Luminescent carbon dots (CDs) have grabbed the attention of the scientific community with their spectacular properties like wavelength-tuneable fluorescence emission, low toxicity, high biocompatibility, aqueous solubility, high stability and functionalizability,^1,2 since they were serendipitously discovered during the purification of carbon nanotubes.³ These unique and novel properties made them find wide applicability in the fields of photocatalysis, biosensors, bioimaging, optoelectronics, and drug delivery.^4–6 Impressed by their multimodal applications, numerous approaches such as laser ablation, arc discharge, thermal treatment, electrochemical oxidation, combustion, ultra-sonication, hydrothermal and microwave treatment have been developed for the synthesis of CDs by using various precursors.^7–9 However these methods suffer from one or the other limitations such as severe synthetic conditions, post treatment steps, low yield, low fluorescence quantum yields and time consuming. Hence developing a simple synthetic approach to produce highly fluorescent CDs is necessary to use them practically with high efficiency.

Recently many efforts have been devoted to develop green synthetic strategies for the production of CDs which explored the usage of various natural resources like milk,¹⁰ ginger,¹¹ cabbage,¹² orange juice,¹³ banana juice,¹⁴ soy milk,¹⁵ winter melon,¹⁶ vegetables,¹⁷ potato,¹⁸ coffee grounds,¹⁹ soya bean grounds²⁰ and honey²¹ as precursors. In this context, usage of waste materials as precursors for the synthesis of fluorescent CDs would be more fascinating as it offers waste management besides the production of CDs.

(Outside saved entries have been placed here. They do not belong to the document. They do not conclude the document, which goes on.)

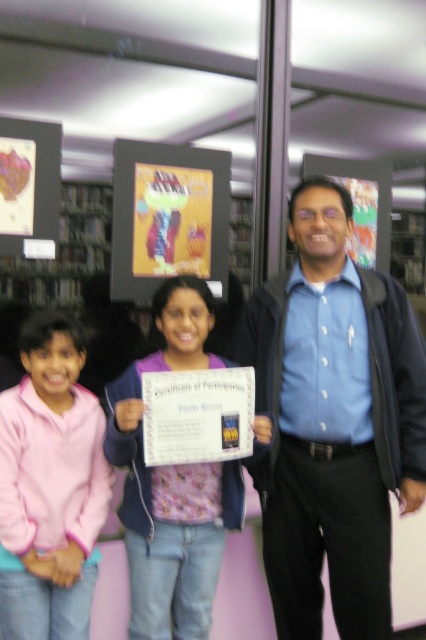 Does blue shirt at center have a lesser height compared to pink fleece jacket at lower left?

No, blue shirt at center is not shorter than pink fleece jacket at lower left.

Is blue shirt at center above pink fleece jacket at lower left?

Yes.

This screenshot has width=426, height=640. I want to click on blue shirt at center, so click(333, 420).

Find the location of `blue shirt at center`. blue shirt at center is located at coordinates (333, 420).

Between blue shirt at center and pink fabric shirt at center, which one is positioned lower?

Positioned lower is pink fabric shirt at center.

Who is taller, blue shirt at center or pink fabric shirt at center?

blue shirt at center is taller.

At what (x,y) coordinates should I click in order to perform the action: click on blue shirt at center. Please return your answer as a coordinate pair (x, y). This screenshot has height=640, width=426. Looking at the image, I should click on (333, 420).

At what (x,y) coordinates should I click in order to perform the action: click on blue shirt at center. Please return your answer as a coordinate pair (x, y). Image resolution: width=426 pixels, height=640 pixels. Looking at the image, I should click on (333, 420).

Is pink fleece jacket at lower left above pink fabric shirt at center?

Actually, pink fleece jacket at lower left is below pink fabric shirt at center.

Which is below, pink fleece jacket at lower left or pink fabric shirt at center?

Positioned lower is pink fleece jacket at lower left.

Who is more forward, (40, 332) or (198, 346)?

Point (40, 332)

You are a GUI agent. You are given a task and a screenshot of the screen. Output one action in this format:
    pyautogui.click(x=<x>, y=<y>)
    Task: Click on the pink fleece jacket at lower left
    
    Given the screenshot: What is the action you would take?
    pyautogui.click(x=49, y=486) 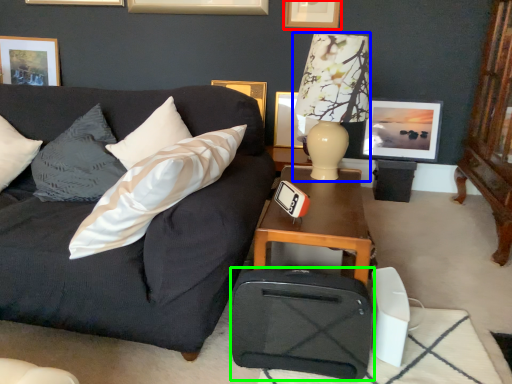 Question: Which is farther away from picture frame (highlighted by a red box)? table lamp (highlighted by a blue box) or luggage (highlighted by a green box)?

Choices:
 (A) table lamp
 (B) luggage

Answer: (B) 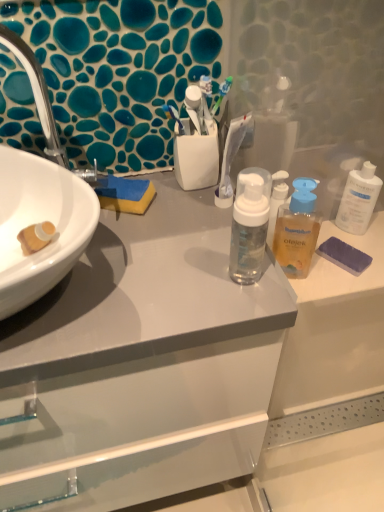 Identify the location of vacant area that is situated to the right of matte white sink at left. Image resolution: width=384 pixels, height=512 pixels. (148, 231). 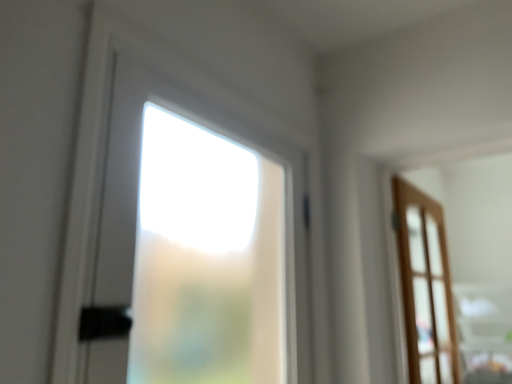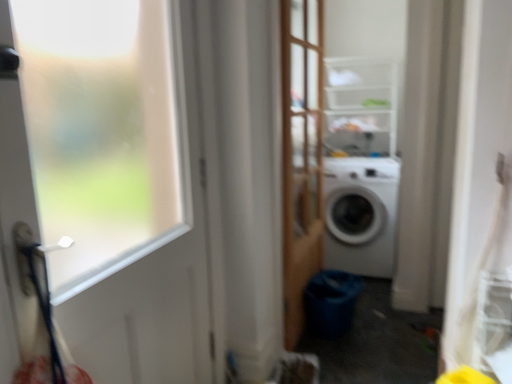 Question: How did the camera likely rotate when shooting the video?

Choices:
 (A) rotated upward
 (B) rotated downward

Answer: (B) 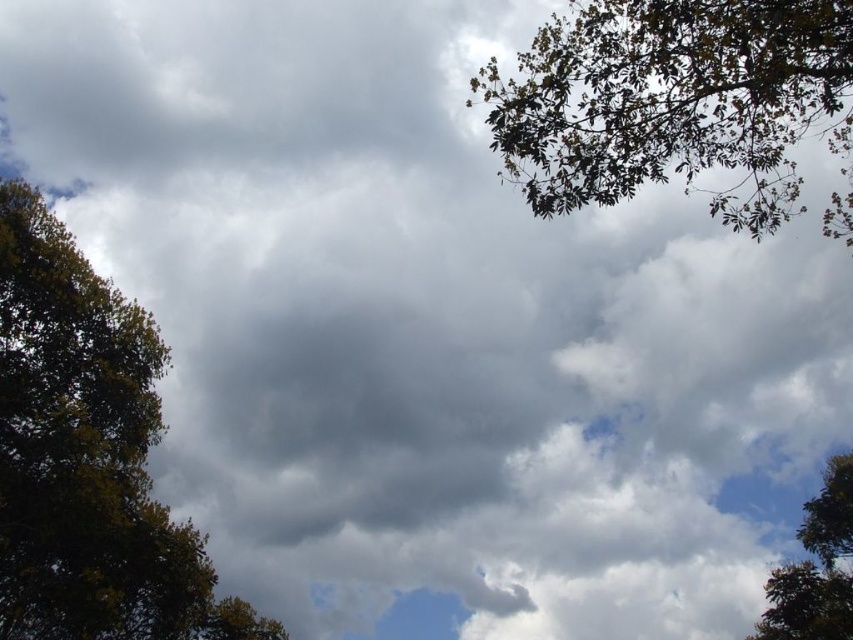 Question: Which of the following is the closest to the observer?

Choices:
 (A) (782, 566)
 (B) (575, 118)

Answer: (B)

Question: Can you confirm if green leafy branches at upper right is positioned to the right of green leafy tree at lower right?

Choices:
 (A) no
 (B) yes

Answer: (A)

Question: Does green leafy tree at left have a smaller size compared to green leafy tree at lower right?

Choices:
 (A) no
 (B) yes

Answer: (A)

Question: Which point appears farthest from the camera in this image?

Choices:
 (A) (573, 208)
 (B) (7, 259)

Answer: (B)

Question: Is the position of green leafy branches at upper right less distant than that of green leafy tree at lower right?

Choices:
 (A) yes
 (B) no

Answer: (A)

Question: Which point is closer to the camera taking this photo?

Choices:
 (A) (813, 573)
 (B) (572, 157)
 (C) (19, 496)

Answer: (B) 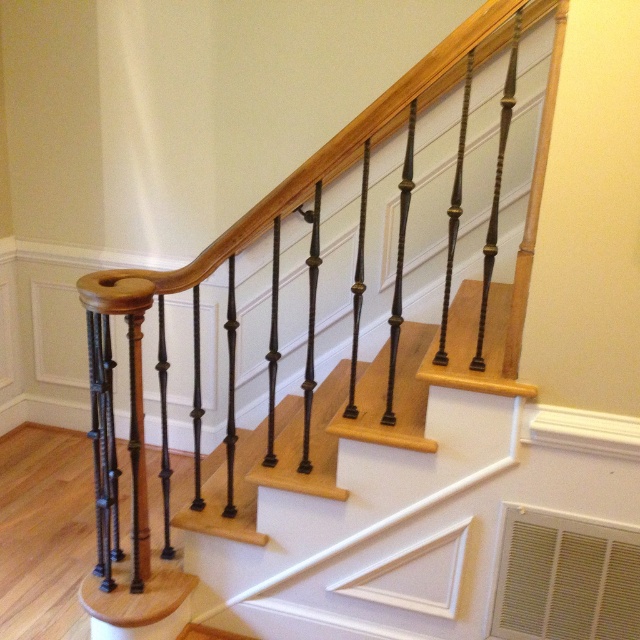 Is point (348, 451) positioned after point (472, 310)?

No, it is not.

Describe the element at coordinates (336, 369) in the screenshot. The image size is (640, 640). I see `black wrought iron railing at upper center` at that location.

Locate an element on the screen. This screenshot has width=640, height=640. black wrought iron railing at upper center is located at coordinates (336, 369). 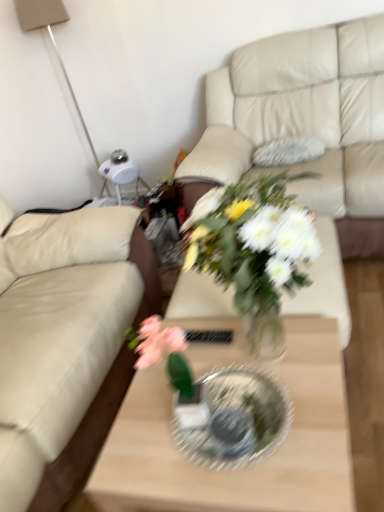 Question: Can you confirm if clear glass coffee table at center is wider than beige leather couch at left, the first studio couch from the left?

Choices:
 (A) yes
 (B) no

Answer: (B)

Question: Are clear glass coffee table at center and beige leather couch at left, the first studio couch from the left, beside each other?

Choices:
 (A) no
 (B) yes

Answer: (A)

Question: Is beige leather couch at left, acting as the second studio couch starting from the right, at the back of clear glass coffee table at center?

Choices:
 (A) yes
 (B) no

Answer: (A)

Question: Does clear glass coffee table at center turn towards beige leather couch at left, the first studio couch from the left?

Choices:
 (A) no
 (B) yes

Answer: (A)

Question: Is clear glass coffee table at center positioned behind beige leather couch at left, the first studio couch from the left?

Choices:
 (A) no
 (B) yes

Answer: (A)

Question: Considering the positions of clear glass plate at center and beige leather couch at left, the first studio couch from the left, in the image, is clear glass plate at center wider or thinner than beige leather couch at left, the first studio couch from the left,?

Choices:
 (A) thin
 (B) wide

Answer: (A)

Question: Considering the positions of point (251, 449) and point (57, 464), is point (251, 449) closer or farther from the camera than point (57, 464)?

Choices:
 (A) closer
 (B) farther

Answer: (A)

Question: From the image's perspective, is clear glass plate at center located above or below beige leather couch at left, acting as the second studio couch starting from the right?

Choices:
 (A) below
 (B) above

Answer: (A)

Question: Is clear glass plate at center to the left or to the right of beige leather couch at left, the first studio couch from the left, in the image?

Choices:
 (A) left
 (B) right

Answer: (B)

Question: Is beige leather couch at upper center, which is counted as the 1th studio couch, starting from the right, in front of or behind clear glass coffee table at center in the image?

Choices:
 (A) front
 (B) behind

Answer: (B)

Question: Is point (302, 32) closer or farther from the camera than point (196, 350)?

Choices:
 (A) farther
 (B) closer

Answer: (A)

Question: Is beige leather couch at upper center, which is counted as the 1th studio couch, starting from the right, inside the boundaries of clear glass coffee table at center, or outside?

Choices:
 (A) outside
 (B) inside

Answer: (A)

Question: From the image's perspective, relative to clear glass coffee table at center, is beige leather couch at upper center, which is counted as the 1th studio couch, starting from the right, above or below?

Choices:
 (A) below
 (B) above

Answer: (B)

Question: Is clear glass coffee table at center in front of or behind beige leather couch at left, acting as the second studio couch starting from the right, in the image?

Choices:
 (A) behind
 (B) front

Answer: (B)

Question: From the image's perspective, relative to beige leather couch at left, the first studio couch from the left, is clear glass coffee table at center above or below?

Choices:
 (A) below
 (B) above

Answer: (A) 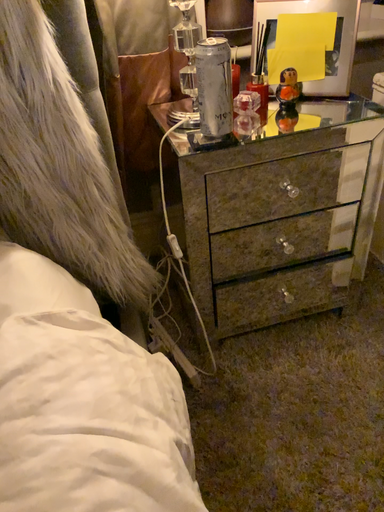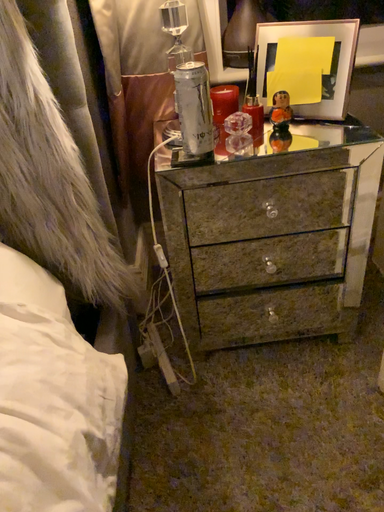 Question: How did the camera likely rotate when shooting the video?

Choices:
 (A) rotated right
 (B) rotated left

Answer: (B) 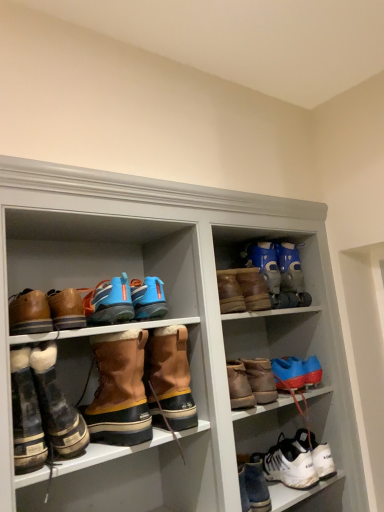 Question: Is the surface of white leather sneakers at lower right, which appears as the thirteenth footwear when viewed from the left, in direct contact with leather boots at left, which ranks as the 1th footwear in left-to-right order?

Choices:
 (A) no
 (B) yes

Answer: (A)

Question: Can you confirm if white leather sneakers at lower right, which is the 1th footwear from right to left, is taller than leather boots at left, positioned as the thirteenth footwear in right-to-left order?

Choices:
 (A) no
 (B) yes

Answer: (B)

Question: Is white leather sneakers at lower right, which is the 1th footwear from right to left, not inside leather boots at left, positioned as the thirteenth footwear in right-to-left order?

Choices:
 (A) no
 (B) yes

Answer: (B)

Question: Would you say leather boots at left, which ranks as the 1th footwear in left-to-right order, is part of white leather sneakers at lower right, which is the 1th footwear from right to left,'s contents?

Choices:
 (A) no
 (B) yes

Answer: (A)

Question: Is white leather sneakers at lower right, which is the 1th footwear from right to left, not close to leather boots at left, which ranks as the 1th footwear in left-to-right order?

Choices:
 (A) yes
 (B) no

Answer: (A)

Question: Is white leather sneakers at lower right, which appears as the thirteenth footwear when viewed from the left, shorter than leather boots at left, positioned as the thirteenth footwear in right-to-left order?

Choices:
 (A) no
 (B) yes

Answer: (A)

Question: From the image's perspective, is white leather sneakers at lower right, which is the 1th footwear from right to left, located beneath brown suede boots at lower left, which is the 10th footwear from right to left?

Choices:
 (A) no
 (B) yes

Answer: (B)

Question: Is white leather sneakers at lower right, which appears as the thirteenth footwear when viewed from the left, oriented towards brown suede boots at lower left, the 4th footwear in the left-to-right sequence?

Choices:
 (A) yes
 (B) no

Answer: (B)

Question: Considering the relative sizes of white leather sneakers at lower right, which appears as the thirteenth footwear when viewed from the left, and brown suede boots at lower left, the 4th footwear in the left-to-right sequence, in the image provided, is white leather sneakers at lower right, which appears as the thirteenth footwear when viewed from the left, bigger than brown suede boots at lower left, the 4th footwear in the left-to-right sequence,?

Choices:
 (A) yes
 (B) no

Answer: (B)

Question: Is white leather sneakers at lower right, which is the 1th footwear from right to left, closer to the viewer compared to brown suede boots at lower left, the 4th footwear in the left-to-right sequence?

Choices:
 (A) yes
 (B) no

Answer: (B)

Question: Is white leather sneakers at lower right, which appears as the thirteenth footwear when viewed from the left, turned away from brown suede boots at lower left, which is the 10th footwear from right to left?

Choices:
 (A) no
 (B) yes

Answer: (A)

Question: Can you confirm if white leather sneakers at lower right, which is the 1th footwear from right to left, is positioned to the left of brown suede boots at lower left, the 4th footwear in the left-to-right sequence?

Choices:
 (A) no
 (B) yes

Answer: (A)

Question: Can you confirm if brown leather boots at left, acting as the third footwear starting from the left, is bigger than blue matte boot at upper right, positioned as the twelfth footwear in left-to-right order?

Choices:
 (A) yes
 (B) no

Answer: (B) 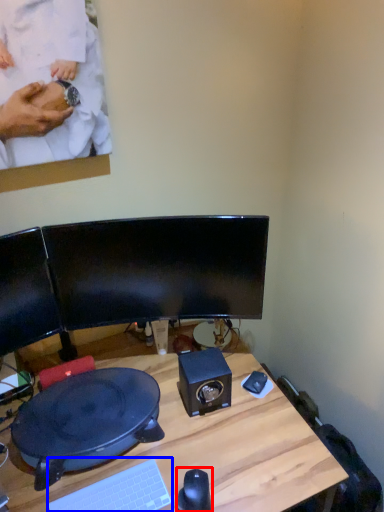 Question: Which object appears farthest to the camera in this image, mouse (highlighted by a red box) or computer keyboard (highlighted by a blue box)?

Choices:
 (A) mouse
 (B) computer keyboard

Answer: (A) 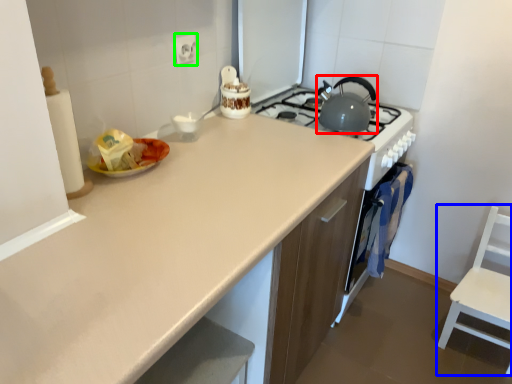 Question: Considering the real-world distances, which object is farthest from kitchen appliance (highlighted by a red box)? chair (highlighted by a blue box) or electric outlet (highlighted by a green box)?

Choices:
 (A) chair
 (B) electric outlet

Answer: (A)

Onions rank sixth among the world's leading vegetable crops with 85 million tonnes of global production (FAO statistics 2013). They are highly versatile and are an indispensable commodity in cuisines all over the world. Recently the demand for processed onions increased rapidly, which lead to the production of huge amounts of onion waste from onion processing industries. Further, the disposal of onion waste is also a major challenge which cannot be effectively carried out using conventional waste disposal methods.²²

In an attempt to manage these wastes in a more convenient way and to develop a simple synthetic approach for CDs preparation, we used onion waste as the precursor for CDs synthesis. Furthermore to make this method more economical and scalable, simple autoclave was employed. To the best of our knowledge usage of simple autoclave for the synthesis of CDs is not yet reported. The obtained CDs possessed favourable optical properties and good quantum yield (28%). Besides the detailed analysis of the optical and physicochemical properties of CDs, we also evaluated their ability as a fluorescent probe for the label free detection of Fe³⁺ in real water samples & biological systems and successfully employed them as multi-coloured cellular imaging agents.

Results and discussion

Synthesis of CDs

The synthetic procedure is illustrated in Scheme 1 and more details are available in ESI.† Onion waste is rich source of dietary fibre, alk(en)yl cysteine sulphoxides and non-structural carbohydrates (NSC) which include glucose, fructose, sucrose and fructooligosaccharides.²³ When the aqueous extract of onion waste along with ethylene diamine (EDA) is treated in an autoclave at 120 °C and 15 lbs pressure, the NSC of onion waste undergoes carbonization and passivation to produce fluorescent CDs, which is quite similar to the previous reports on preparation of CDs from carbohydrate sources.^24,25 In order to obtain the best CDs from this simple procedure, several experiments were performed and the synthetic conditions were optimized by selecting quantum yield (QY) as a parameter. As shown in Fig. S1† 2 h of reaction time and 200 μL of EDA (for 20 mL of extract) yielded highly fluorescent CDs with a maximum QY of 28%. It is worth mentioning that the yield of CDs produced by this method was found to be 6.06%, which is higher than previous reports^20,26,27 and makes this method suitable for large scale application.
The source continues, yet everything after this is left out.